Dan Carrión '08 Charts Cayuga's Waters
Dan Carrión ’08 visits Sustainability Café to talk about the health of the lake. by Jessica Bachiochi '09
Cayuga Lake’s watershed — the surrounding land that drains water, sediment, and dissolved materials into the lake — is 864 square miles. It provides water to more than 140,000 residents of 49 villages, towns, and cities in seven counties. Those residents are perhaps the most significant natural factor in the overall health of the lake and its watershed.

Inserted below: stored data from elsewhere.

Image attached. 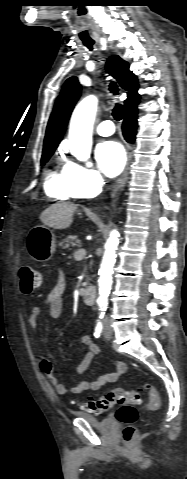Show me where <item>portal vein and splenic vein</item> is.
I'll use <instances>...</instances> for the list:
<instances>
[{
    "mask_svg": "<svg viewBox=\"0 0 187 479\" xmlns=\"http://www.w3.org/2000/svg\"><path fill=\"white\" fill-rule=\"evenodd\" d=\"M85 255H86V250L83 249V248H79V249H77V250L75 251V253H74V258H75L76 260H81V259H83V258L85 257Z\"/></svg>",
    "mask_w": 187,
    "mask_h": 479,
    "instance_id": "1",
    "label": "portal vein and splenic vein"
}]
</instances>
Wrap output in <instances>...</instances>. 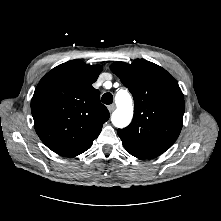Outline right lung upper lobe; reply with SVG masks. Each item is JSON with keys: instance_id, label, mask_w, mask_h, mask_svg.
Wrapping results in <instances>:
<instances>
[{"instance_id": "cb5924a9", "label": "right lung upper lobe", "mask_w": 221, "mask_h": 221, "mask_svg": "<svg viewBox=\"0 0 221 221\" xmlns=\"http://www.w3.org/2000/svg\"><path fill=\"white\" fill-rule=\"evenodd\" d=\"M102 67L81 60L63 63L48 72L31 100L34 127L42 142L64 157L89 149L109 119L92 84Z\"/></svg>"}]
</instances>
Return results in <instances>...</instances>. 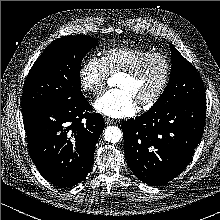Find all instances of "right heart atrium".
<instances>
[{
  "label": "right heart atrium",
  "mask_w": 220,
  "mask_h": 220,
  "mask_svg": "<svg viewBox=\"0 0 220 220\" xmlns=\"http://www.w3.org/2000/svg\"><path fill=\"white\" fill-rule=\"evenodd\" d=\"M109 73L102 60L97 56H90L79 70V83L84 92L98 95L103 90Z\"/></svg>",
  "instance_id": "right-heart-atrium-1"
}]
</instances>
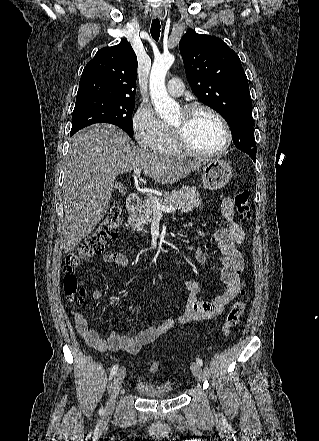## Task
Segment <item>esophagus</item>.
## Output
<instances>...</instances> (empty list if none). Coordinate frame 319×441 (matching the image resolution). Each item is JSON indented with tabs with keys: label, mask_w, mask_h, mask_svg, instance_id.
<instances>
[{
	"label": "esophagus",
	"mask_w": 319,
	"mask_h": 441,
	"mask_svg": "<svg viewBox=\"0 0 319 441\" xmlns=\"http://www.w3.org/2000/svg\"><path fill=\"white\" fill-rule=\"evenodd\" d=\"M151 14L153 18H161V12L157 8H154Z\"/></svg>",
	"instance_id": "1"
}]
</instances>
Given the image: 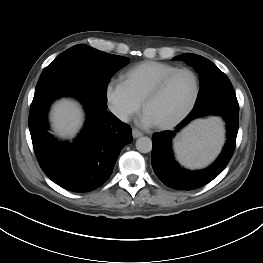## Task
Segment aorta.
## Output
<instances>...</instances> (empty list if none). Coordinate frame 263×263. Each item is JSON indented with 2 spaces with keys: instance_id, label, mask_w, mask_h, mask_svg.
<instances>
[{
  "instance_id": "1",
  "label": "aorta",
  "mask_w": 263,
  "mask_h": 263,
  "mask_svg": "<svg viewBox=\"0 0 263 263\" xmlns=\"http://www.w3.org/2000/svg\"><path fill=\"white\" fill-rule=\"evenodd\" d=\"M136 149L141 153H149L152 150V140L149 137L138 138Z\"/></svg>"
}]
</instances>
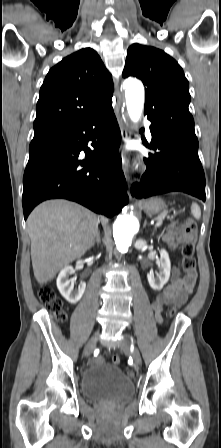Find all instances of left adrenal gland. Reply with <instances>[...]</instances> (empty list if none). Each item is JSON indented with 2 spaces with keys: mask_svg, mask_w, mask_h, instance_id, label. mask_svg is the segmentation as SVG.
<instances>
[{
  "mask_svg": "<svg viewBox=\"0 0 221 448\" xmlns=\"http://www.w3.org/2000/svg\"><path fill=\"white\" fill-rule=\"evenodd\" d=\"M146 224H147V222L145 221V222H144V226H145Z\"/></svg>",
  "mask_w": 221,
  "mask_h": 448,
  "instance_id": "1",
  "label": "left adrenal gland"
}]
</instances>
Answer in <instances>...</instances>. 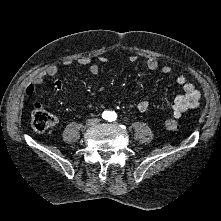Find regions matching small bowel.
<instances>
[{
  "label": "small bowel",
  "instance_id": "small-bowel-1",
  "mask_svg": "<svg viewBox=\"0 0 221 221\" xmlns=\"http://www.w3.org/2000/svg\"><path fill=\"white\" fill-rule=\"evenodd\" d=\"M100 61L102 63H107L108 59L101 56ZM131 62L136 61L135 56L129 58ZM70 61H66V64H70ZM78 63L82 66H89V71L91 74L96 75L99 72V66L97 64H92L89 57L83 56L79 58ZM144 66L149 70L160 69L165 75L172 74V68L168 65H160L159 62L153 57H146L143 61ZM58 73V67L56 65H49L47 68L40 71L34 79L27 85L25 93L27 96L34 95L35 91L39 86L44 84L46 80L50 77L56 76ZM175 82L180 85L183 89V93L176 96L173 102L168 105L165 104L163 107L170 108L173 111L174 116H181L184 112L189 109L195 108L198 105L201 94L200 91L195 87L194 83L189 81L185 74L178 73L175 75ZM52 87L57 91L63 92V83L59 79H55L51 83ZM40 106L39 103H35L34 107ZM137 108L141 112H146L150 108V103L146 100H141L137 104Z\"/></svg>",
  "mask_w": 221,
  "mask_h": 221
}]
</instances>
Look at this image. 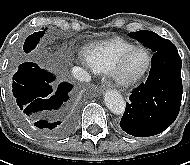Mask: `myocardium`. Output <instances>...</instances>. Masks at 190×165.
<instances>
[{"label":"myocardium","instance_id":"obj_1","mask_svg":"<svg viewBox=\"0 0 190 165\" xmlns=\"http://www.w3.org/2000/svg\"><path fill=\"white\" fill-rule=\"evenodd\" d=\"M137 50H144L147 53L148 62H147L146 67L144 68V70L140 74H138V75H136L134 77H128V76H126L124 74L125 63H126L128 57L133 52H135ZM152 64H153V56H152L151 51L145 46L135 45L134 47H132V48L128 49L127 51H125L120 56L116 66H115V68H114V70L112 72V76H113L115 82L118 85L123 86V87H130V86L138 84L139 82H141L147 76V74L151 70Z\"/></svg>","mask_w":190,"mask_h":165}]
</instances>
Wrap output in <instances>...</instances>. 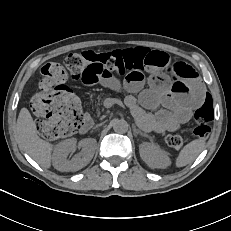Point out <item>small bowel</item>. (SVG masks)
Instances as JSON below:
<instances>
[{"label": "small bowel", "mask_w": 231, "mask_h": 231, "mask_svg": "<svg viewBox=\"0 0 231 231\" xmlns=\"http://www.w3.org/2000/svg\"><path fill=\"white\" fill-rule=\"evenodd\" d=\"M150 51L157 57L165 55L160 51ZM177 64L186 76V92L174 88L173 83H170L162 72L165 68L158 59L153 60L152 64L142 71L127 73L122 82L113 70L95 64L87 67L80 79L88 86L100 84L112 90L131 93L126 97L125 103L146 130L175 131L190 120L192 110L199 106L205 97L204 85L196 71L185 63ZM144 71L148 73L147 78ZM146 83L149 88L143 89ZM134 93H139L138 97H135ZM155 109H158L156 113L150 112Z\"/></svg>", "instance_id": "obj_1"}]
</instances>
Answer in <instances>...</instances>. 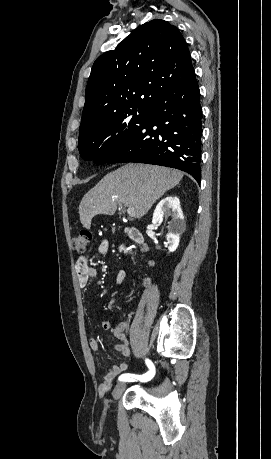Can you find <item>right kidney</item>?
<instances>
[{
    "mask_svg": "<svg viewBox=\"0 0 271 459\" xmlns=\"http://www.w3.org/2000/svg\"><path fill=\"white\" fill-rule=\"evenodd\" d=\"M163 216H172V220L168 222L169 226H167V243H169V251H175L179 245L180 235L186 228V222L180 208V200L177 196H167V198L159 202L154 210L152 224L157 226Z\"/></svg>",
    "mask_w": 271,
    "mask_h": 459,
    "instance_id": "right-kidney-1",
    "label": "right kidney"
}]
</instances>
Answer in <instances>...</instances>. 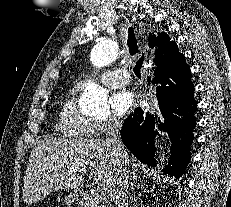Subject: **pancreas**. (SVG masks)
Listing matches in <instances>:
<instances>
[{
	"mask_svg": "<svg viewBox=\"0 0 231 207\" xmlns=\"http://www.w3.org/2000/svg\"><path fill=\"white\" fill-rule=\"evenodd\" d=\"M94 207H104L100 202L96 201Z\"/></svg>",
	"mask_w": 231,
	"mask_h": 207,
	"instance_id": "cf45deb5",
	"label": "pancreas"
}]
</instances>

Dan Carrión ’08 is concerned with all the factors that affect the health of the lake. Carrión, Cayuga Lake Watershed Networks’ staff program assistant (a position he was offered after he spent a semester interning with the project as an undergraduate), was the first guest in the Sustainability Café series for fall 2008. He discussed a new collaborative project between a group of Cornell graduate students and the Cayuga Lake Watershed Network that will develop a “report card” to assess the health of the lake.
“We will attempt to evaluate the lake as much as possible through different disciplinary lenses,” Carrión says. Students from fields including public administration, natural resources, environmental engineering, and development sociology are contributing to the development of the report card.
In his talk Carrión explained what the interdisciplinary group hopes to accomplish and how it can detail impacts of climate, vegetation, wildlife, and human methods of land use upon the Cayuga Lake watershed.